[RECORDS SHOWN — start]

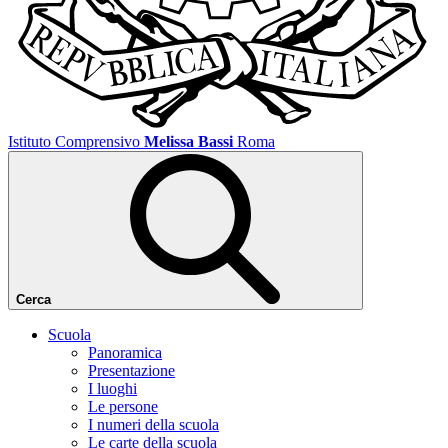
Istituto Comprensivo
Melissa Bassi
Roma
Cerca
Scuola
Panoramica
Presentazione
I luoghi
Le persone
I numeri della scuola
Le carte della scuola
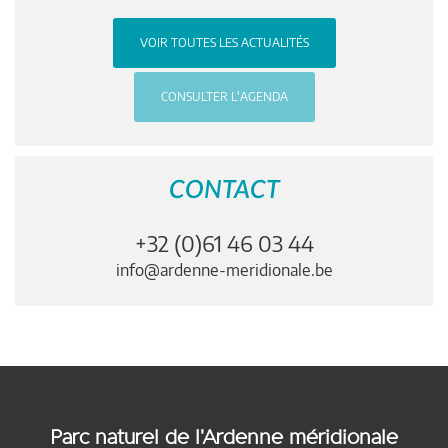
VOIR TOUTES LES ACTUALITÉS
CONSULTER L'AGENDA
CONTACT
+32 (0)61 46 03 44
info@ardenne-meridionale.be
Parc naturel de l'Ardenne méridionale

[RECORDS SHOWN — finish]

■ PROBLEM TO WORK ON: Repeat the lines above exactly, and keep every picture out.

■ RESPONSE TO THE EXERCISE:
Istituto Comprensivo
Melissa Bassi
Roma
Cerca
Scuola
Panoramica
Presentazione
I luoghi
Le persone
I numeri della scuola
Le carte della scuola
VOIR TOUTES LES ACTUALITÉS
CONSULTER L'AGENDA
CONTACT
+32 (0)61 46 03 44
info@ardenne-meridionale.be
Parc naturel de l'Ardenne méridionale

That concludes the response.